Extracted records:

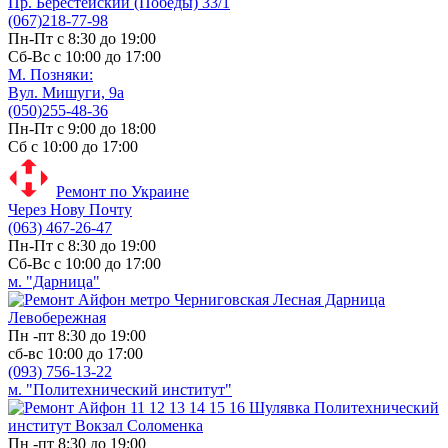
Пр. Берестейский (Победы) 33/1
(067)218-77-98
Пн-Пт с 8:30 до 19:00
Сб-Вс с 10:00 до 17:00
М. Позняки:
Вул. Мишуги, 9а
(050)255-48-36
Пн-Пт с 9:00 до 18:00
Сб с 10:00 до 17:00
Ремонт по Украине
Через Нову Почту
(063) 467-26-47
Пн-Пт с 8:30 до 19:00
Сб-Вс с 10:00 до 17:00
м. "Дарница"
Пн -пт 8:30 до 19:00
сб-вс 10:00 до 17:00
(093) 756-13-22
м. "Политехнический институт"
Пн -пт 8:30 до 19:00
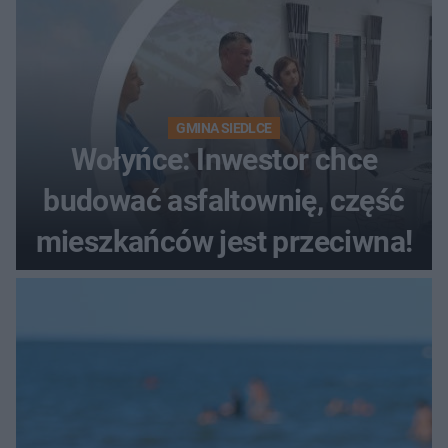
GMINA SIEDLCE
Wołyńce: Inwestor chce
budować asfaltownię, część
mieszkańców jest przeciwna!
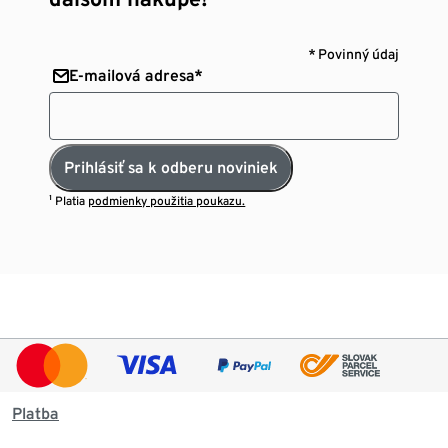
* Povinný údaj
E-mailová adresa*
Prihlásiť sa k odberu noviniek
¹ Platia
podmienky použitia poukazu.
Platba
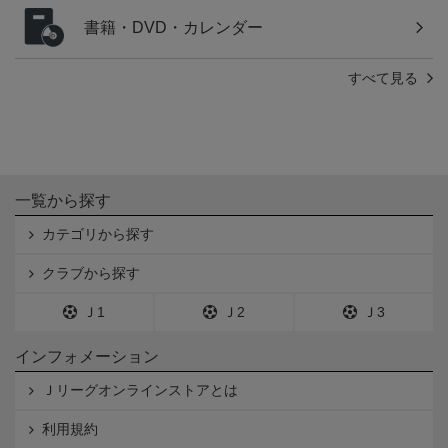
書籍・DVD・カレンダー
すべて見る
一覧から探す
カテゴリから探す
クラブから探す
Ｊ1
Ｊ2
Ｊ3
インフォメーション
Ｊリーグオンラインストアとは
利用規約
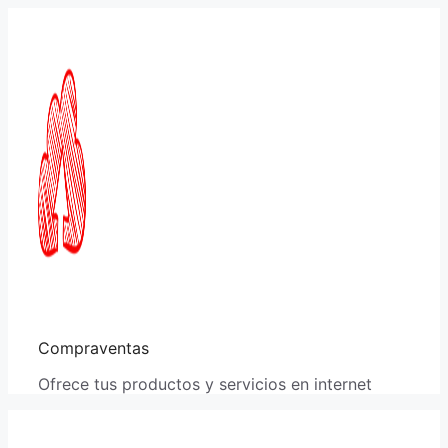
Saltar
al
contenido
Compraventas
Ofrece tus productos y servicios en internet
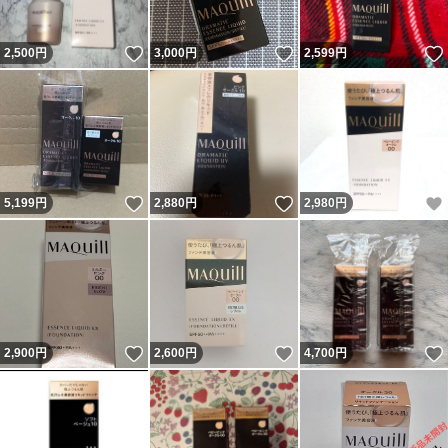
いいね！
いいね！
2,500
円
3,000
円
2,599
円
いいね！
いいね！
5,199
円
2,880
円
2,980
円
いいね！
いいね！
2,900
円
2,600
円
4,700
円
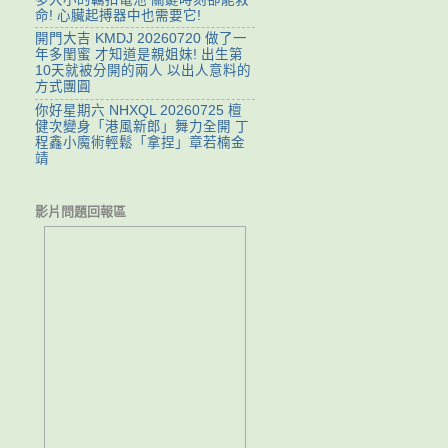
命! 心臟起搏器中也需要它!
開門大吉 KMDJ 20260720 做了一
年多閨蜜 才知道是親姐妹! 出生第
10天就被分開的兩人 以出人意料的
方式團圓
你好星期六 NHXQL 20260725 檀
健次變身「港風新郎」舞力全開 丁
程鑫小魔術輕鬆「拿捏」章若楠金
靖
影片問題回報區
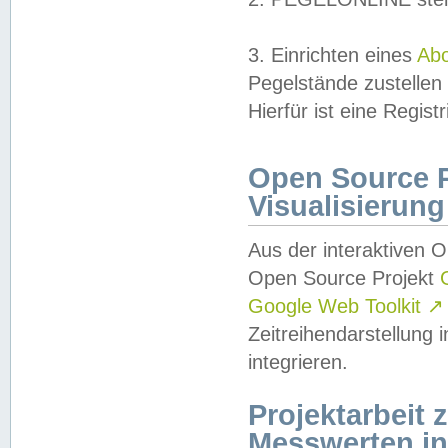
3. Einrichten eines
Ab
Pegelstände zustellen
Hierfür ist eine Regist
Open Source Pr
Visualisierung
Aus der interaktiven 
Open Source Projekt
Google Web Toolkit
↗
Zeitreihendarstellung
integrieren.
Projektarbeit
Messwerten i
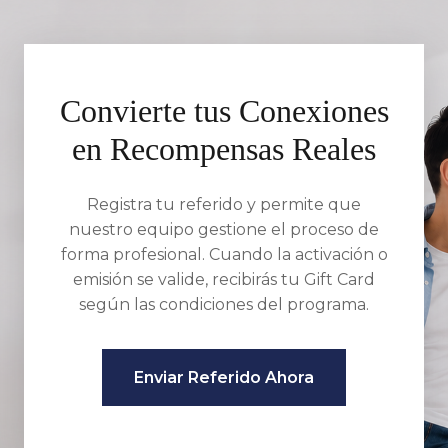
Convierte tus Conexiones
en Recompensas Reales
Registra tu referido y permite que
nuestro equipo gestione el proceso de
forma profesional. Cuando la activación o
emisión se valide, recibirás tu Gift Card
según las condiciones del programa.
Enviar Referido Ahora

TASK ITEM: Retype each entry above character for character; pictures stay out.

ANSWER AREA:
Пр. Берестейский (Победы) 33/1
(067)218-77-98
Пн-Пт с 8:30 до 19:00
Сб-Вс с 10:00 до 17:00
М. Позняки:
Вул. Мишуги, 9а
(050)255-48-36
Пн-Пт с 9:00 до 18:00
Сб с 10:00 до 17:00
Ремонт по Украине
Через Нову Почту
(063) 467-26-47
Пн-Пт с 8:30 до 19:00
Сб-Вс с 10:00 до 17:00
м. "Дарница"
Пн -пт 8:30 до 19:00
сб-вс 10:00 до 17:00
(093) 756-13-22
м. "Политехнический институт"
Пн -пт 8:30 до 19:00
GMINA SIEDLCE
Wołyńce: Inwestor chce
budować asfaltownię, część
mieszkańców jest przeciwna!
* Povinný údaj
E-mailová adresa*
Prihlásiť sa k odberu noviniek
¹ Platia
podmienky použitia poukazu.
Platba
書籍・DVD・カレンダー
すべて見る
一覧から探す
カテゴリから探す
クラブから探す
Ｊ1
Ｊ2
Ｊ3
インフォメーション
Ｊリーグオンラインストアとは
利用規約
Saltar
al
contenido
Compraventas
Ofrece tus productos y servicios en internet
いいね！
いいね！
2,500
円
3,000
円
2,599
円
いいね！
いいね！
5,199
円
2,880
円
2,980
円
いいね！
いいね！
2,900
円
2,600
円
4,700
円
命! 心臟起搏器中也需要它!
開門大吉 KMDJ 20260720 做了一
年多閨蜜 才知道是親姐妹! 出生第
10天就被分開的兩人 以出人意料的
方式團圓
你好星期六 NHXQL 20260725 檀
健次變身「港風新郎」舞力全開 丁
程鑫小魔術輕鬆「拿捏」章若楠金
靖
影片問題回報區
3. Einrichten eines
Ab
Pegelstände zustellen
Hierfür ist eine Regist
Open Source Pr
Visualisierung
Aus der interaktiven 
Open Source Projekt
Google Web Toolkit
↗
Zeitreihendarstellung
integrieren.
Projektarbeit
Messwerten i
Convierte tus Conexiones
en Recompensas Reales
Registra tu referido y permite que
nuestro equipo gestione el proceso de
forma profesional. Cuando la activación o
emisión se valide, recibirás tu Gift Card
según las condiciones del programa.
Enviar Referido Ahora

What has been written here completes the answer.